Sony hedged its bets a bit in committing to ship date for its
Reader Daily Edition when it first announced it, but it looks like it's managed to get the first ones out the door on the early end of its December 18th to January 8th estimate, with the initial batch of pre-orders shipping today. Unfortunately, anyone that didn't pre-order the e-reader is out of luck for the time being, as it's now back-ordered with a new estimated ship date of January 15th. In related news, Sony has also announced that it's signed up an additional 16 publications that will be offering wirelessly-delivered subscriptions on the Daily Edition, including
The New York Times,
The Dallas Morning News,
The Baltimore Sun, and
The Denver Post. None of those are exclusive to Sony, however, unlike the News Corp-owned publications that were
announced last week.
@xixizxh dear engadget, please remove comment above and if you do so, this one too.

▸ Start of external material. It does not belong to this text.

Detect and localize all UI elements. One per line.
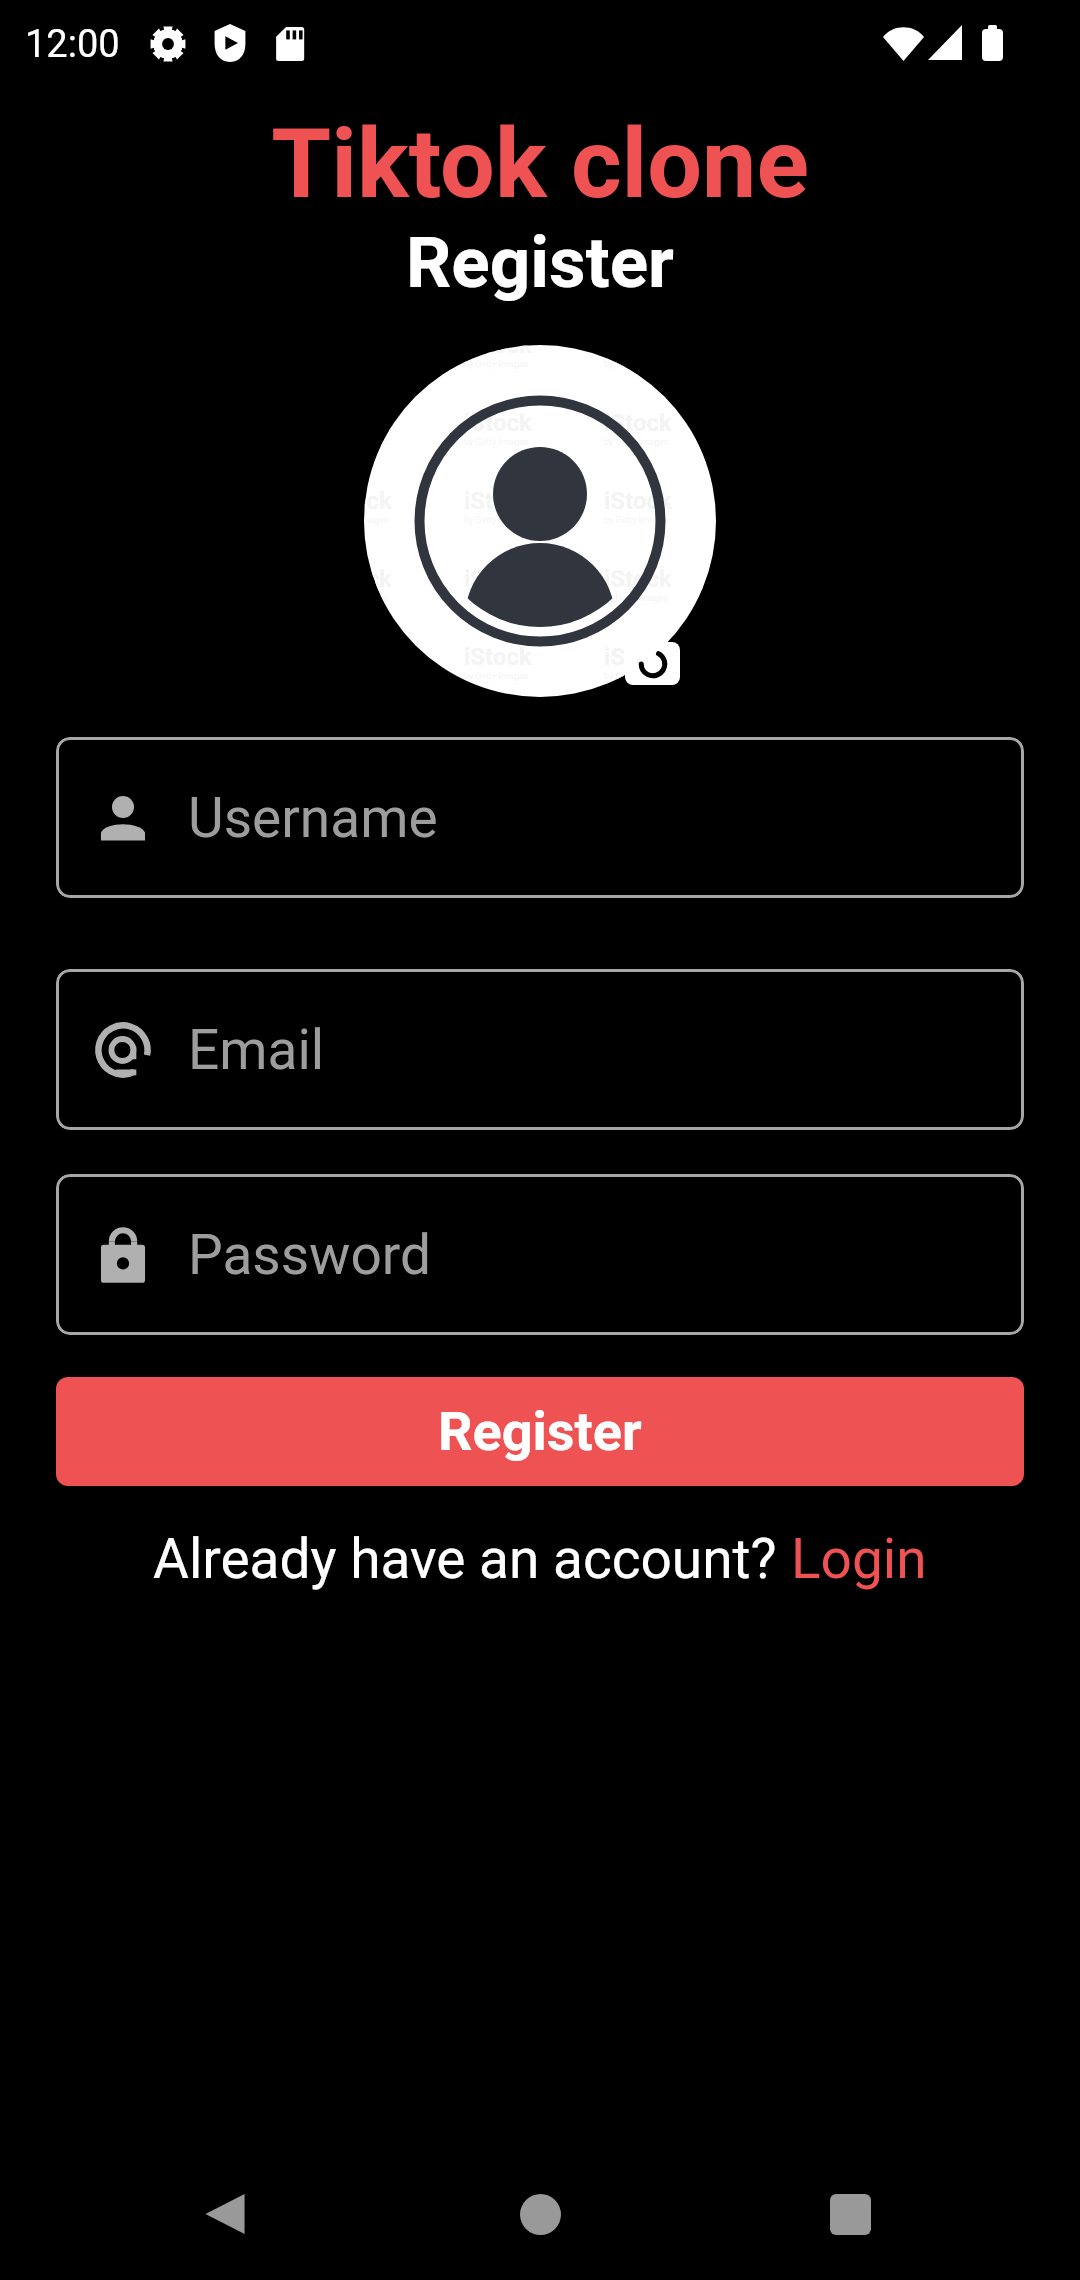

The $400 price tag is really hard to swallow. I wish Sony included the wireless radio on the Touch edition too. That will put a better fight against the Kindle.
the legend of jusef sardu?
lolwut?
@egress63
http://www.shadow-writer.co.uk/strain.htm
Gotta love google
Дорогой сука;))))
So...
Have they fixed the contrast issue they seem to have with their touchscreen readers? Or is the text on screen still faint?
@NeoXY
I haven't seen it in person yet, but the daily edition has 16 level grayscale whereas the touch has only 8, so I imagine there will be some difference.

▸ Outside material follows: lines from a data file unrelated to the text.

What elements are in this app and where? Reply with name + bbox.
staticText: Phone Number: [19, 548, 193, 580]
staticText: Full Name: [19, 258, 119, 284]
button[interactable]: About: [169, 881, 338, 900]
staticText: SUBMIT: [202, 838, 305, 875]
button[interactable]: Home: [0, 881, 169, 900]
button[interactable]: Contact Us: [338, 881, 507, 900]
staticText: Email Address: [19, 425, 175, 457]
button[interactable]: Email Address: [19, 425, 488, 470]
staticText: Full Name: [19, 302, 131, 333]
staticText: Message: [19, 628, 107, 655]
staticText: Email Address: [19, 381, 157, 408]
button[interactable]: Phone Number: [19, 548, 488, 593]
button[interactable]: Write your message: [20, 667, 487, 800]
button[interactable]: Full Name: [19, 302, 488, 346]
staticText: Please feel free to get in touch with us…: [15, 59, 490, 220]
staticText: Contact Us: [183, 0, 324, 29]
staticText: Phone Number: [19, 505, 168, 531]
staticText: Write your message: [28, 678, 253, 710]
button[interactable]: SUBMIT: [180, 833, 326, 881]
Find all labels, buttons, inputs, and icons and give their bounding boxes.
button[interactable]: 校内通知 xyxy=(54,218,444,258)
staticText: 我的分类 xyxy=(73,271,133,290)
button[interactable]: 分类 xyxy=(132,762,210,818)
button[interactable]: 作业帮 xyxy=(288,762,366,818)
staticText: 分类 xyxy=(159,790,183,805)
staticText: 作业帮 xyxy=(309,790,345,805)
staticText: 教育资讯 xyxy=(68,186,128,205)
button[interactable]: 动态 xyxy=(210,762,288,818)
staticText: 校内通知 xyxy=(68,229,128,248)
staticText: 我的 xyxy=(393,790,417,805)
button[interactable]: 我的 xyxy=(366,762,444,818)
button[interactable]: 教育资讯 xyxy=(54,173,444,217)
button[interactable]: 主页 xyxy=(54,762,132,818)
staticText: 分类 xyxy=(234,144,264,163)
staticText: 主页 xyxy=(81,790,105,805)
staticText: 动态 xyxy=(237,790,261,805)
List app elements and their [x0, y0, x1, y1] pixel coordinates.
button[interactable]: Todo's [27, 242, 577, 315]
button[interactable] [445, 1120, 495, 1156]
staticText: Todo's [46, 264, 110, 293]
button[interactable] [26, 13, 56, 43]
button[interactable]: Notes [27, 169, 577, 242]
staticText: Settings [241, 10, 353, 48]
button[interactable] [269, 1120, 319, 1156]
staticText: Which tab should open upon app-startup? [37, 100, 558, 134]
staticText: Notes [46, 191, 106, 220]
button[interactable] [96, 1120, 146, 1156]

Reflective screens loose contrast with touchscreens, this is why eink is defective technology, it also looses the contrast over time, my Kindle 1 reader is less white (really weird greenish colour) and the black has never been black kinda a light charcoal.
@ReaderGuy EVERY technology loses contrast when you overlay a transparent touch capacitor over it! It has NOTHING to do with the e-Ink screen, it's all about the overlay. So you're blaming the wrong thing.
I have the original Reader, and have not noticed a loss in contrast. No greeen. If your Kindle 1 is greenish, you have a defective unit. So, again, blaming the technology at large because you have a bad unit isn't justified.
e-Ink is a GREAT technology. The touch overlay is an issue, but e-Ink itself rocks.